Et pourtant, comme tu es belle et comme tu rayonnes. Tu portes en toi ce qu’aucune autre langue au monde ne possède : l’absence de faute et de culpabilité. Toute voum sé do. Personne ne sera jamais pointé du doigt.
Tu portes en toi tous les parfums de l’île, toutes ses odeurs. La beauté des bougainvillées, la saveur de la mangue, l’inoubliable ilang-ilang qui parfumait les nuits de mon enfance.
Je revois l’oiseau-mouche sautant de fleur en fleur, heureux de vivre; la marchande descendant des montagnes en portant sur la tête un amas de légumes; pieds nus, sourire aux lèvres et sans jamais se plaindre.

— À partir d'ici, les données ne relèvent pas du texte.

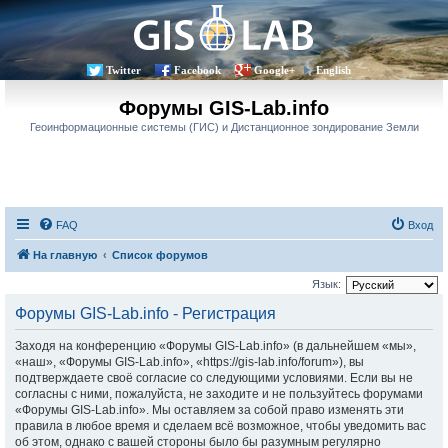
Twitter
Facebook
Google+
English
Форумы GIS-Lab.info
Геоинформационные системы (ГИС) и Дистанционное зондирование Земли
FAQ
Вход
На главную
Список форумов
Язык:
Форумы GIS-Lab.info - Регистрация
Заходя на конференцию «Форумы GIS-Lab.info» (в дальнейшем «мы»,
«наш», «Форумы GIS-Lab.info», «https://gis-lab.info/forum»), вы
подтверждаете своё согласие со следующими условиями. Если вы не
согласны с ними, пожалуйста, не заходите и не пользуйтесь форумами
«Форумы GIS-Lab.info». Мы оставляем за собой право изменять эти
правила в любое время и сделаем всё возможное, чтобы уведомить вас
об этом, однако с вашей стороны было бы разумным регулярно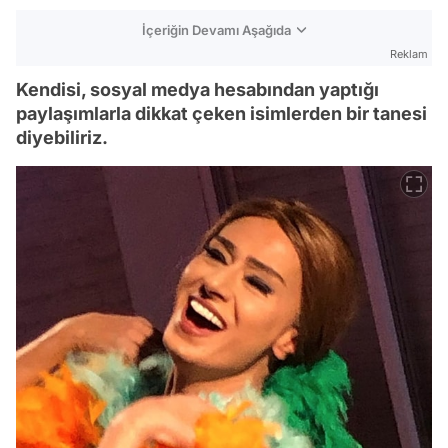
İçeriğin Devamı Aşağıda
Reklam
Kendisi, sosyal medya hesabından yaptığı
paylaşımlarla dikkat çeken isimlerden bir tanesi
diyebiliriz.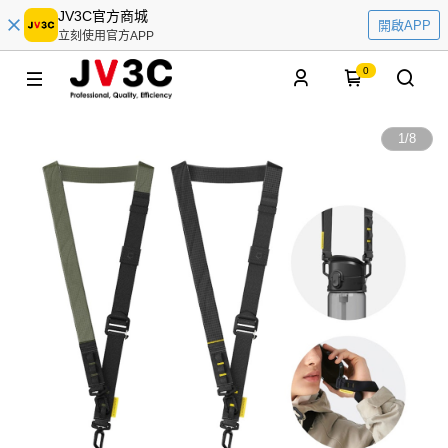
JV3C官方商城
開啟APP
立刻使用官方APP
0
1
/
8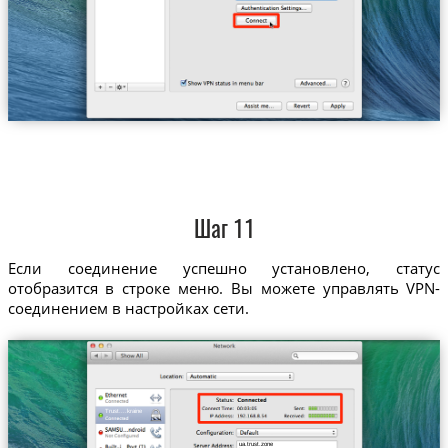
Шаг 11
Если соединение успешно установлено, статус
отобразится в строке меню. Вы можете управлять VPN-
соединением в настройках сети.
Trust....kraine
ua.trust.zone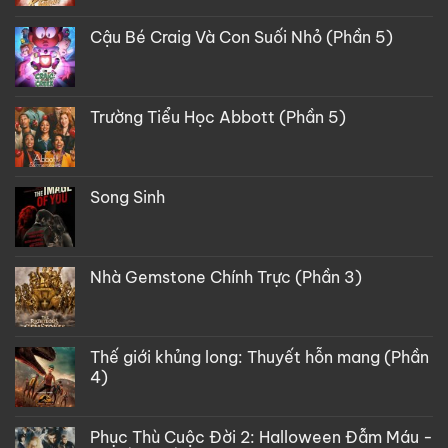
Cậu Bé Craig Và Con Suối Nhỏ (Phần 5)
Trường Tiểu Học Abbott (Phần 5)
Song Sinh
Nhà Gemstone Chính Trực (Phần 3)
Thế giới khủng long: Thuyết hỗn mang (Phần
4)
Phục Thù Cuộc Đời 2: Halloween Đẫm Máu -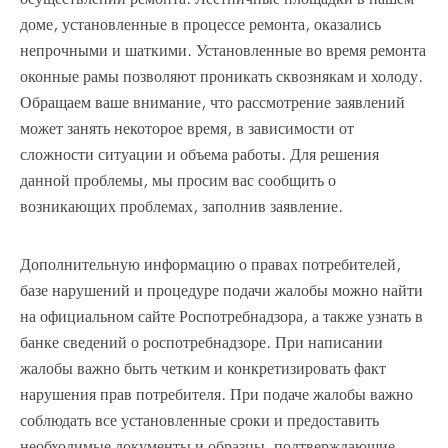
доме, установленные в процессе ремонта, оказались
непрочными и шаткими. Установленные во время ремонта
оконные рамы позволяют проникать сквознякам и холоду.
Обращаем ваше внимание, что рассмотрение заявлений
может занять некоторое время, в зависимости от
сложности ситуации и объема работы. Для решения
данной проблемы, мы просим вас сообщить о
возникающих проблемах, заполнив заявление.
Дополнительную информацию о правах потребителей,
базе нарушений и процедуре подачи жалобы можно найти
на официальном сайте Роспотребнадзора, а также узнать в
банке сведений о роспотребнадзоре. При написании
жалобы важно быть четким и конкретизировать факт
нарушения прав потребителя. При подаче жалобы важно
соблюдать все установленные сроки и предоставить
необходимые документы и образцы, подтверждающие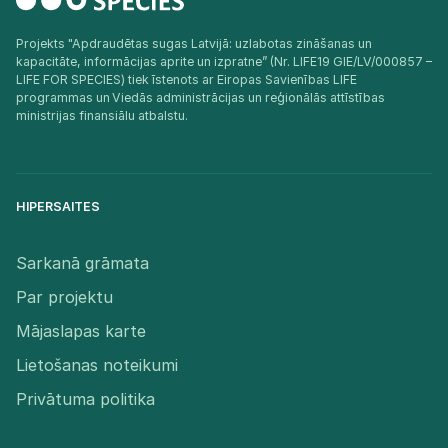
Projekts "Apdraudētas sugas Latvijā: uzlabotas zināšanas un
kapacitāte, informācijas aprite un izpratne” (Nr. LIFE19 GIE/LV/000857 –
LIFE FOR SPECIES) tiek īstenots ar Eiropas Savienības LIFE
programmas un Viedās administrācijas un reģionālās attīstības
ministrijas finansiālu atbalstu.​
HIPERSAITES
Sarkanā grāmata
Par projektu
Mājaslapas karte
Lietošanas noteikumi
Privātuma politika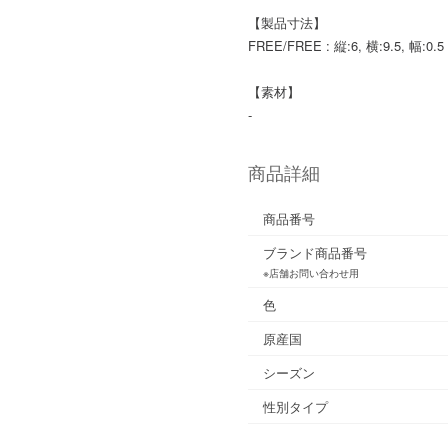
【製品寸法】
FREE/FREE : 縦:6, 横:9.5, 幅:0.5
【素材】
-
商品詳細
商品番号
ブランド商品番号
※店舗お問い合わせ用
色
原産国
シーズン
性別タイプ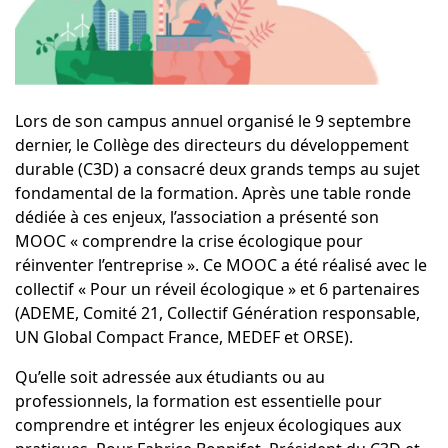
Lors de son campus annuel organisé le 9 septembre
dernier, le Collège des directeurs du développement
durable (C3D) a consacré deux grands temps au sujet
fondamental de la formation. Après une table ronde
dédiée à ces enjeux, l’association a présenté son
MOOC
« comprendre la crise écologique pour
réinventer l’entreprise ». Ce MOOC a été réalisé avec le
collectif « Pour un réveil écologique » et 6 partenaires
(ADEME, Comité 21, Collectif Génération responsable,
UN Global Compact France, MEDEF et ORSE).
Qu’elle soit adressée aux étudiants ou au
professionnels, la formation est essentielle pour
comprendre et intégrer les enjeux écologiques aux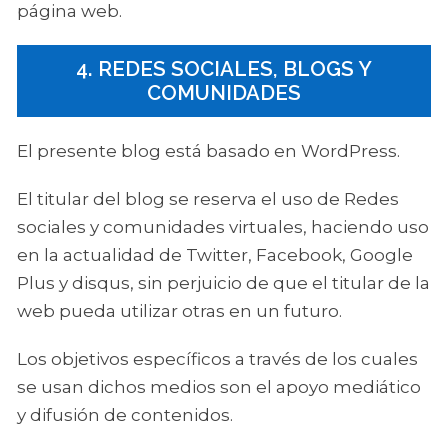
página web.
4. REDES SOCIALES, BLOGS Y
COMUNIDADES
El presente blog está basado en WordPress.
El titular del blog se reserva el uso de Redes
sociales y comunidades virtuales, haciendo uso
en la actualidad de Twitter, Facebook, Google
Plus y disqus, sin perjuicio de que el titular de la
web pueda utilizar otras en un futuro.
Los objetivos específicos a través de los cuales
se usan dichos medios son el apoyo mediático
y difusión de contenidos.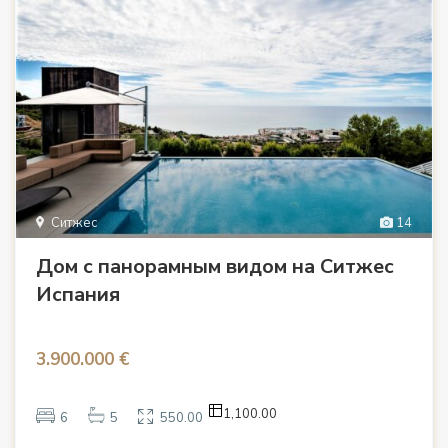
Ситжес
14
Дом с панорамным видом на Ситжес
Испания
3.900.000 €
1,100.00
6
5
550.00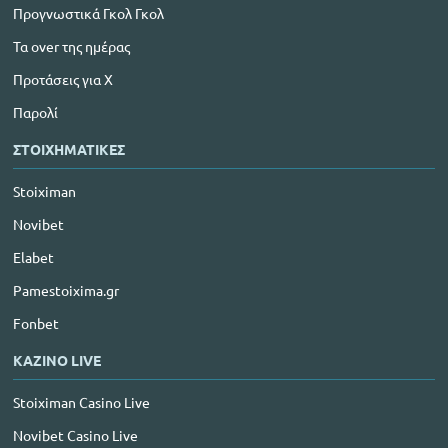
Προγνωστικά Γκολ Γκολ
Τα over της ημέρας
Προτάσεις για Χ
Παρολί
ΣΤΟΙΧΗΜΑΤΙΚΕΣ
Stoiximan
Novibet
Elabet
Pamestoixima.gr
Fonbet
ΚΑΖΙΝΟ LIVE
Stoiximan Casino Live
Novibet Casino Live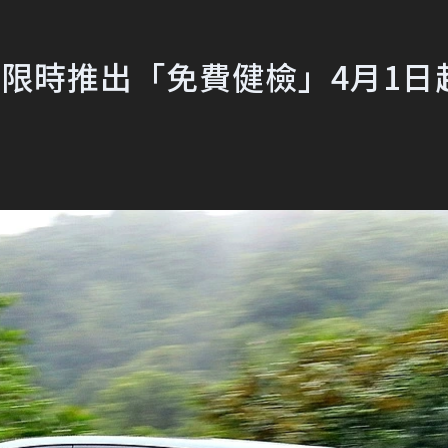
周年 限時推出「免費健檢」4月1日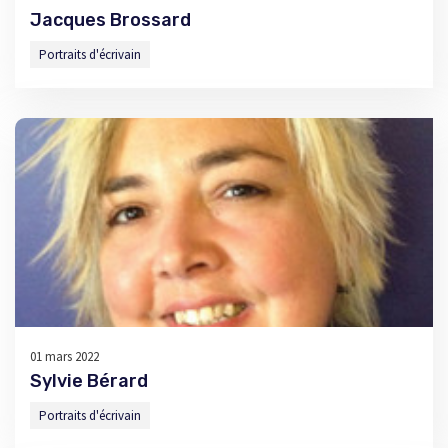
Jacques Brossard
Portraits d'écrivain
01 mars 2022
Sylvie Bérard
Portraits d'écrivain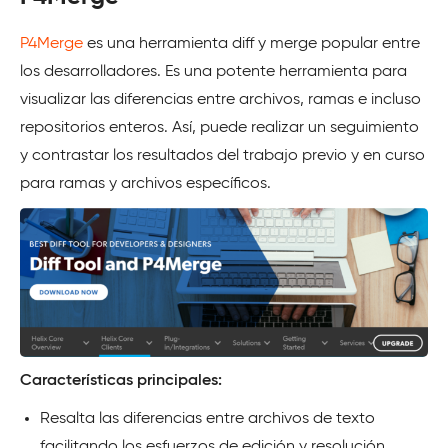
P4Merge
es una herramienta diff y merge popular entre
los desarrolladores. Es una potente herramienta para
visualizar las diferencias entre archivos, ramas e incluso
repositorios enteros. Así, puede realizar un seguimiento
y contrastar los resultados del trabajo previo y en curso
para ramas y archivos específicos.
Características principales:
Resalta las diferencias entre archivos de texto
facilitando los esfuerzos de edición y resolución.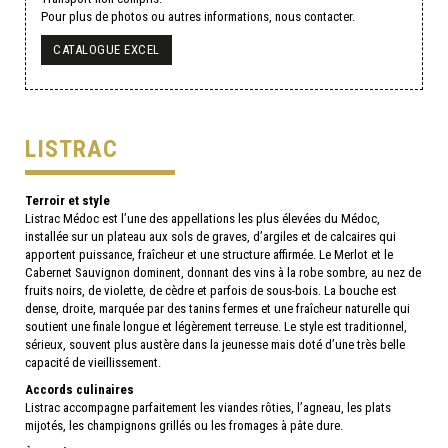
Pour plus de photos ou autres informations, nous contacter.
CATALOGUE EXCEL
LISTRAC
Terroir et style
Listrac Médoc est l’une des appellations les plus élevées du Médoc,
installée sur un plateau aux sols de graves, d’argiles et de calcaires qui
apportent puissance, fraîcheur et une structure affirmée. Le Merlot et le
Cabernet Sauvignon dominent, donnant des vins à la robe sombre, au nez de
fruits noirs, de violette, de cèdre et parfois de sous-bois. La bouche est
dense, droite, marquée par des tanins fermes et une fraîcheur naturelle qui
soutient une finale longue et légèrement terreuse. Le style est traditionnel,
sérieux, souvent plus austère dans la jeunesse mais doté d’une très belle
capacité de vieillissement.
Accords culinaires
Listrac accompagne parfaitement les viandes rôties, l’agneau, les plats
mijotés, les champignons grillés ou les fromages à pâte dure.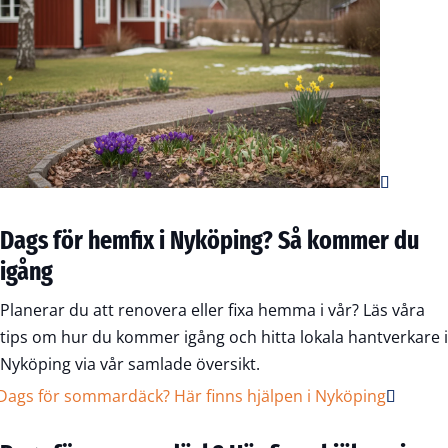
Dags för hemfix i Nyköping? Så kommer du
igång
Planerar du att renovera eller fixa hemma i vår? Läs våra
tips om hur du kommer igång och hitta lokala hantverkare i
Nyköping via vår samlade översikt.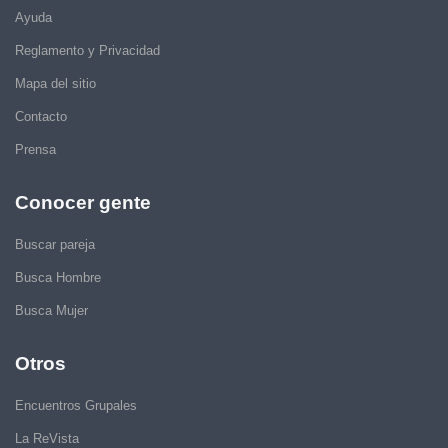
Ayuda
Reglamento y Privacidad
Mapa del sitio
Contacto
Prensa
Conocer gente
Buscar pareja
Busca Hombre
Busca Mujer
Otros
Encuentros Grupales
La ReVista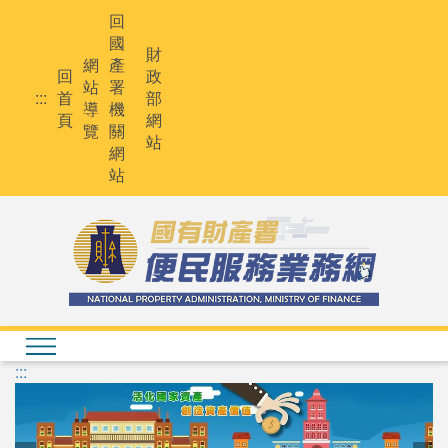
回
國
財
網
產
回
政
站
署
:::
首
部
導
機
頁
網
覽
關
站
網
站
:::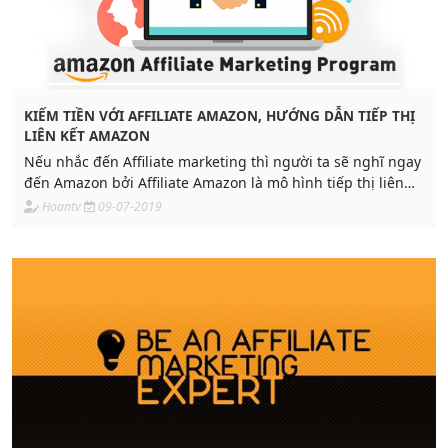
KIẾM TIỀN VỚI AFFILIATE AMAZON, HƯỚNG DẪN TIẾP THỊ
LIÊN KẾT AMAZON
Nếu nhắc đến Affiliate marketing thì người ta sẽ nghĩ ngay
đến Amazon bởi Affiliate Amazon là mô hình tiếp thị liên
kết
Hoantv
09-07-2019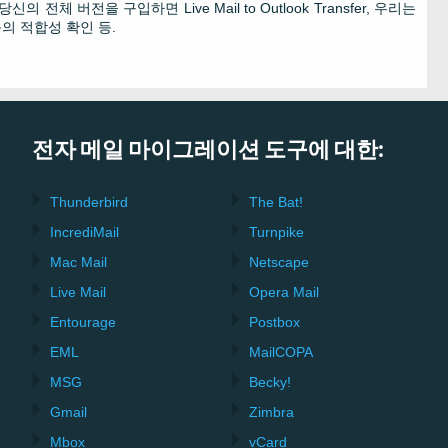
, 당신의 전체 버전을 구입하면
Live Mail to Outlook Transfer
, 우리는
의 적합성 확인 등.
전자 메일 마이그레이션 도구에 대한:
Thunderbird
The Bat!
IncrediMail
Turnpike
Mac Mail
Netscape
Live Mail
Opera Mail
Entourage
Postbox
EML
MailCOPA
MSG
Becky!
Gmail
Zimbra
Mbox
vCard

Oui, j’aime le créole, j’aime ce peuple courageux si digne dans sa souffrance. Et je repense à celle qui auréola mon jeune âge et avec qui nous marchions pendant des heures en nous arrêtant parfois chez un paysan pour prendre le café.
A la montagne, il y avait les habitués : Ti Télémaque, Gros Télémaque, Élima… J’avais très peur des tarentules et un jour Gros Télémaque en pris une dans sa main pour me prouver qu’elle n’était pas dangereuse.
O jours bénis de mon enfance ! Jamais je ne vous oublierai.